### EXERCISE AIM
Retype the entries below exactly, dropping the images.

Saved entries
*** Block opens ***

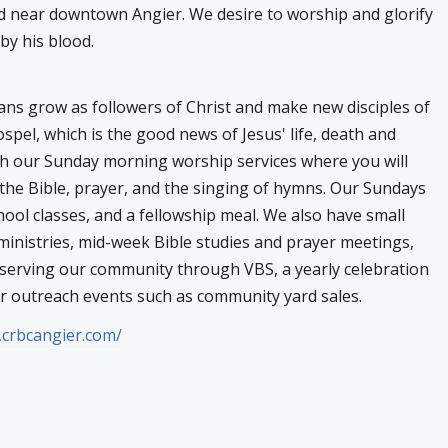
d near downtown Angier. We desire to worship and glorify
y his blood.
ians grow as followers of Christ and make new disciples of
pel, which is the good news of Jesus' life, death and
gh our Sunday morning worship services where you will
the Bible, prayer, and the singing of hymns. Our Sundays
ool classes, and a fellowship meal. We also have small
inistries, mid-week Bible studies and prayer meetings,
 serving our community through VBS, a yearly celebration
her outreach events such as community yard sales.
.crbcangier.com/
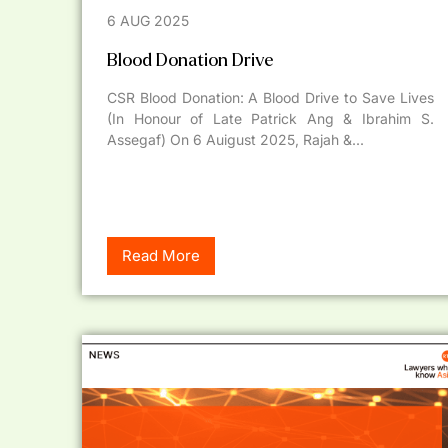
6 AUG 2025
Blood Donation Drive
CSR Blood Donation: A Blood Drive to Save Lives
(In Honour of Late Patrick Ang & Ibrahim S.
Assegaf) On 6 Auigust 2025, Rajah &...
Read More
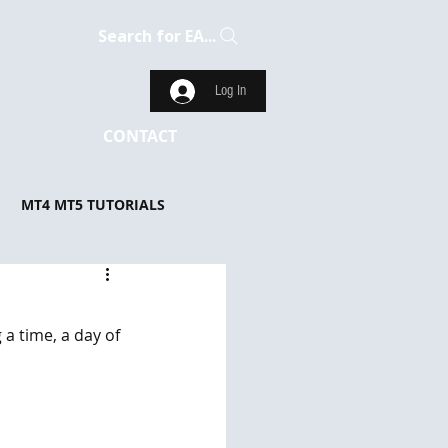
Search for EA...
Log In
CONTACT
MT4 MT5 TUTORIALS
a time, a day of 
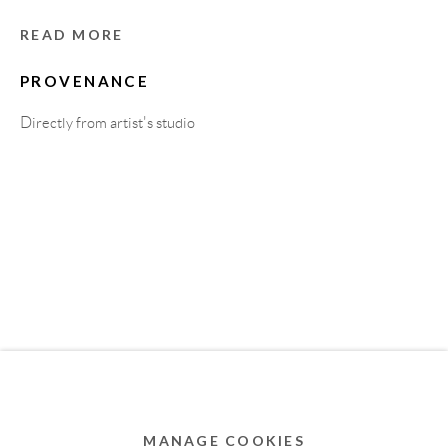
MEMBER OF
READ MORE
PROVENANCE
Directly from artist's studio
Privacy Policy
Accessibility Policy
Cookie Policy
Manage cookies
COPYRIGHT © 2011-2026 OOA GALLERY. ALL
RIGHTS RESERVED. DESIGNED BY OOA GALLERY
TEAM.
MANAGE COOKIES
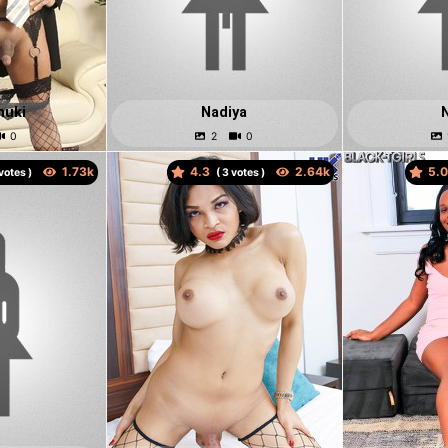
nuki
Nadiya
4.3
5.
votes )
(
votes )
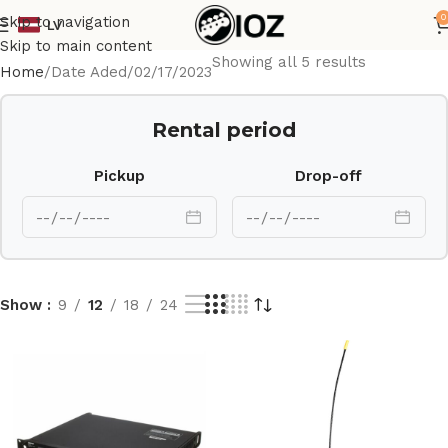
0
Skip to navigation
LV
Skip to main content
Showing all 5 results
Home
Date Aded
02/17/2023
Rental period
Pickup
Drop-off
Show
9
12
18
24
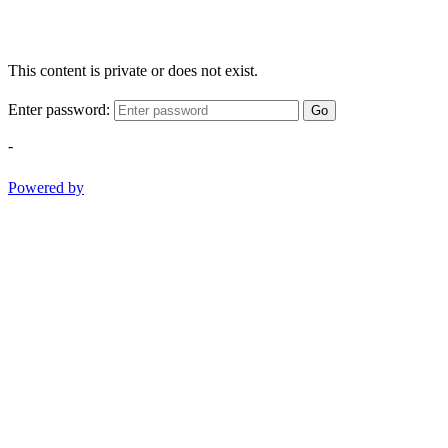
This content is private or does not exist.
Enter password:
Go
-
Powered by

*** Block closes ***

### TASK SOLUTION
d near downtown Angier. We desire to worship and glorify
y his blood.
ians grow as followers of Christ and make new disciples of
pel, which is the good news of Jesus' life, death and
gh our Sunday morning worship services where you will
the Bible, prayer, and the singing of hymns. Our Sundays
ool classes, and a fellowship meal. We also have small
inistries, mid-week Bible studies and prayer meetings,
 serving our community through VBS, a yearly celebration
her outreach events such as community yard sales.
.crbcangier.com/
6 AUG 2025
Blood Donation Drive
CSR Blood Donation: A Blood Drive to Save Lives
(In Honour of Late Patrick Ang & Ibrahim S.
Assegaf) On 6 Auigust 2025, Rajah &...
Read More
Search for EA...
Log In
CONTACT
MT4 MT5 TUTORIALS
a time, a day of 
MEMBER OF
READ MORE
PROVENANCE
Directly from artist's studio
Privacy Policy
Accessibility Policy
Cookie Policy
Manage cookies
COPYRIGHT © 2011-2026 OOA GALLERY. ALL
RIGHTS RESERVED. DESIGNED BY OOA GALLERY
TEAM.
MANAGE COOKIES
nuki
Nadiya
4.3
5.
votes )
(
votes )
0
Skip to navigation
LV
Skip to main content
Showing all 5 results
Home
Date Aded
02/17/2023
Rental period
Pickup
Drop-off
Show
9
12
18
24
This content is private or does not exist.
Enter password:
Go
-
Powered by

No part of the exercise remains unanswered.